Dataset entries

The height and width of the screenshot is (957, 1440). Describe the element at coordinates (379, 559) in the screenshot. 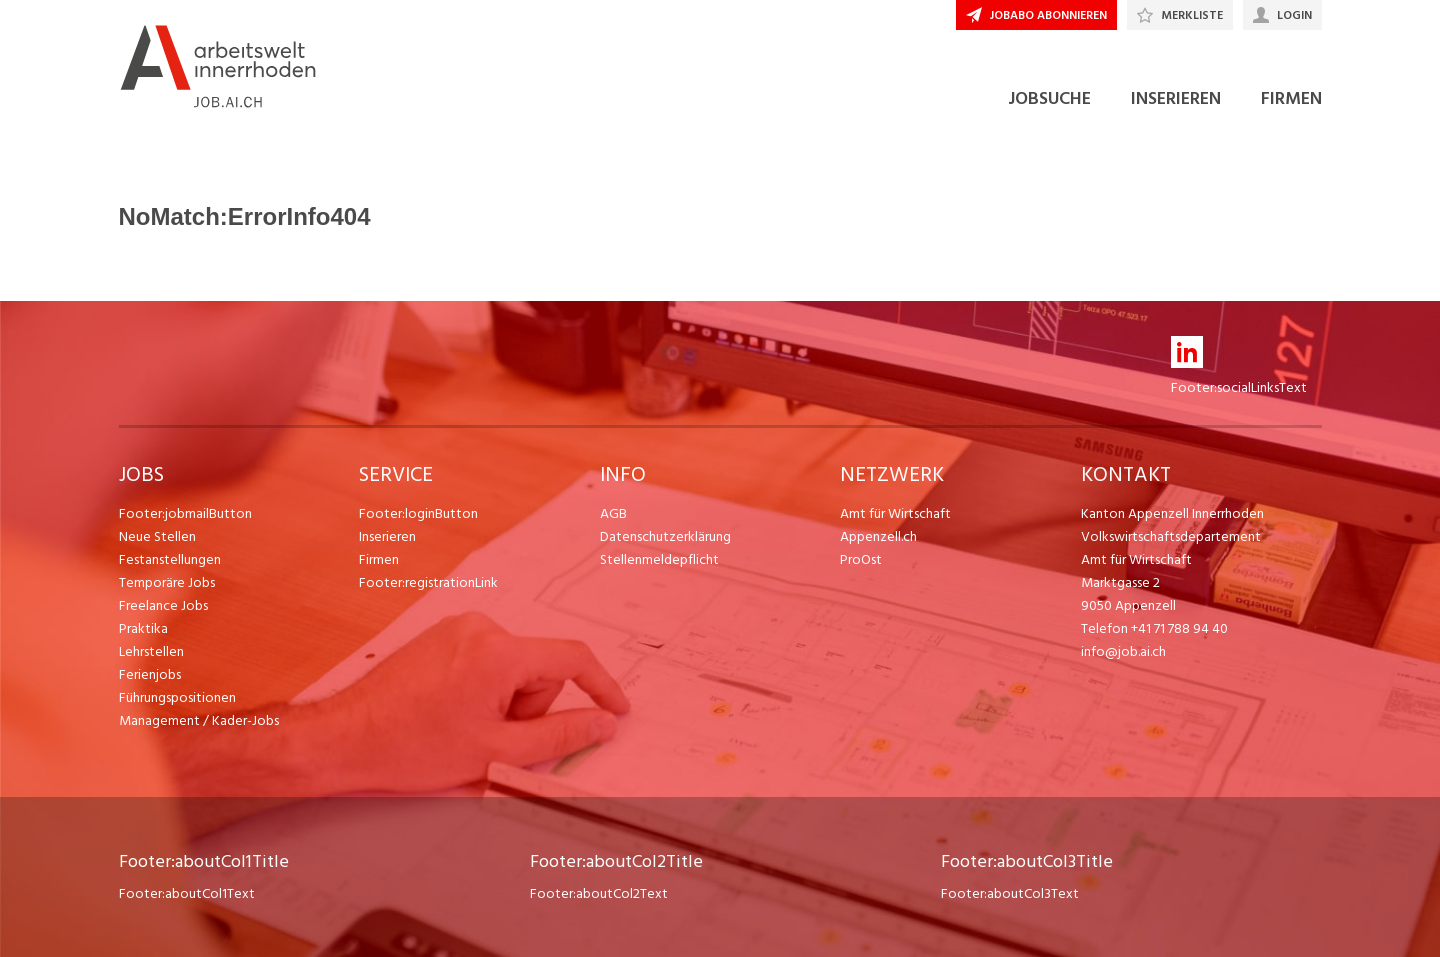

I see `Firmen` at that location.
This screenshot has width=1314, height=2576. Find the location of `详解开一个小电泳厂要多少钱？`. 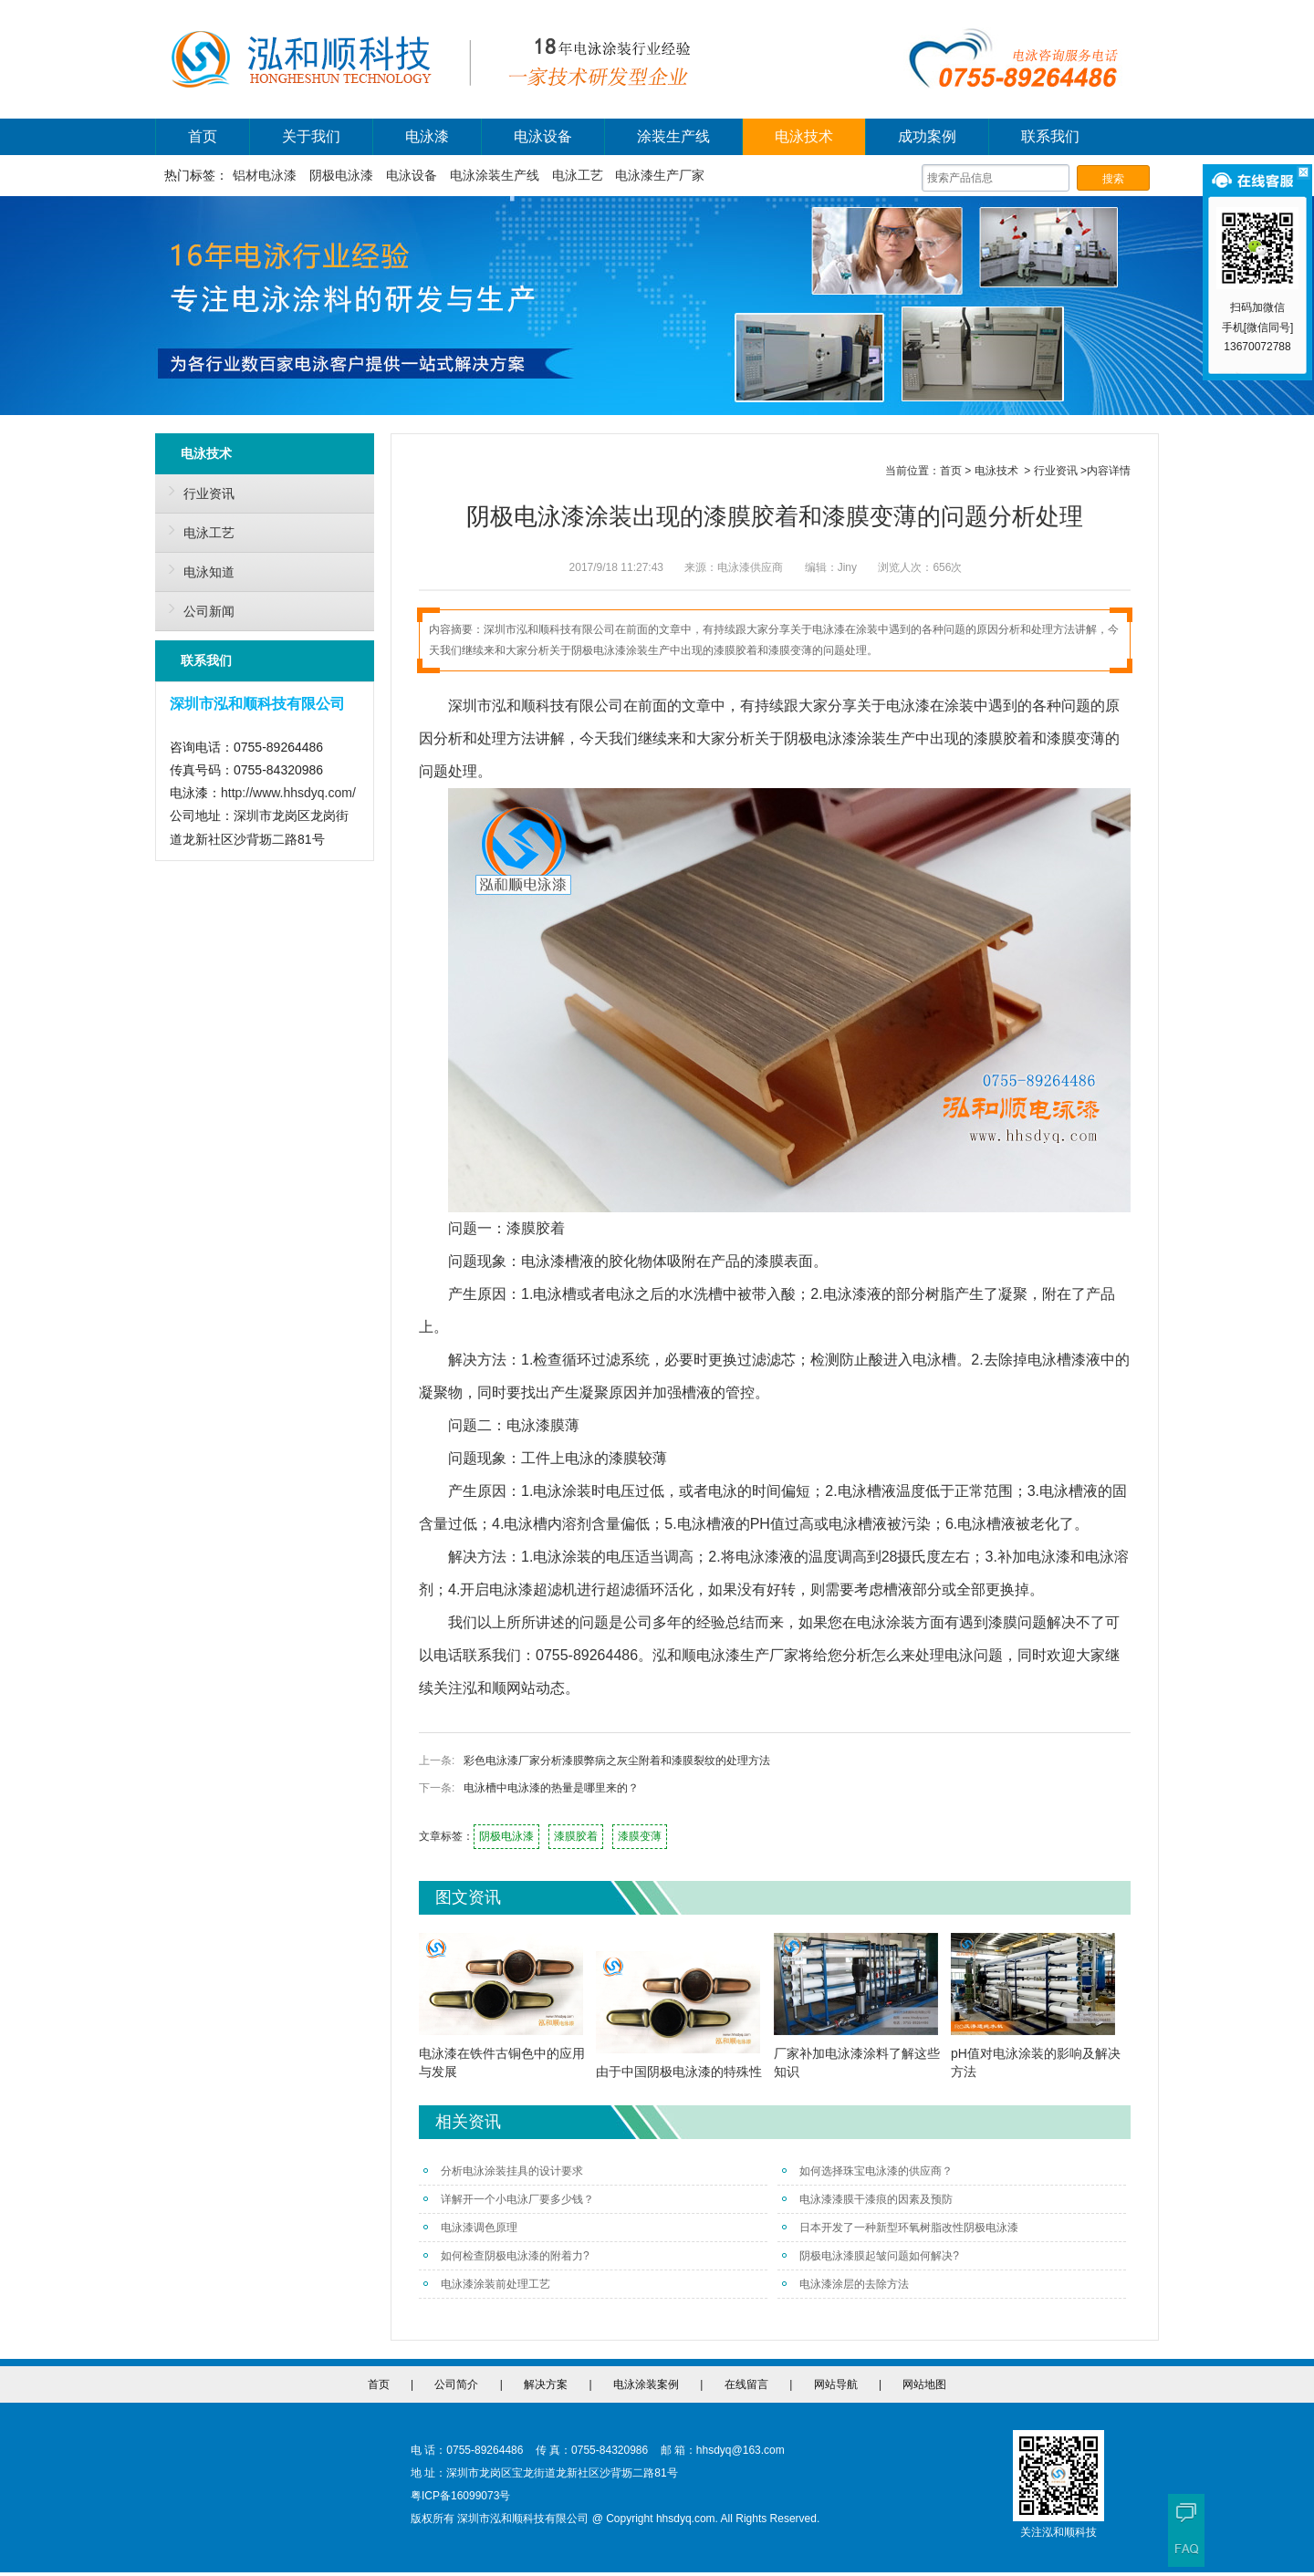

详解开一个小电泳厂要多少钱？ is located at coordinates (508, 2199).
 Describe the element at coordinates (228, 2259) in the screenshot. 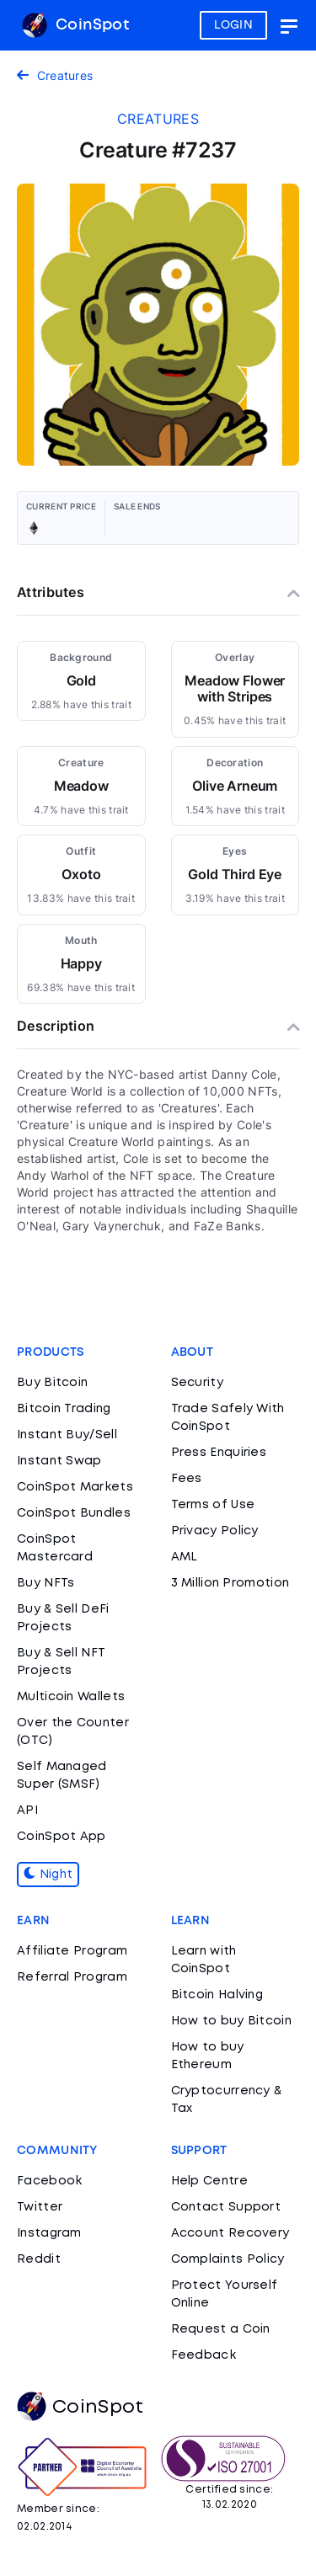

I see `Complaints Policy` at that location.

* Exercise objective *
Retype every record above word for word, leaving out any pictures.

* Result of the exercise *
The height and width of the screenshot is (957, 1440). Describe the element at coordinates (379, 559) in the screenshot. 

I see `Firmen` at that location.
This screenshot has width=1314, height=2576. Find the location of `详解开一个小电泳厂要多少钱？`. 

详解开一个小电泳厂要多少钱？ is located at coordinates (508, 2199).
 Describe the element at coordinates (228, 2259) in the screenshot. 

I see `Complaints Policy` at that location.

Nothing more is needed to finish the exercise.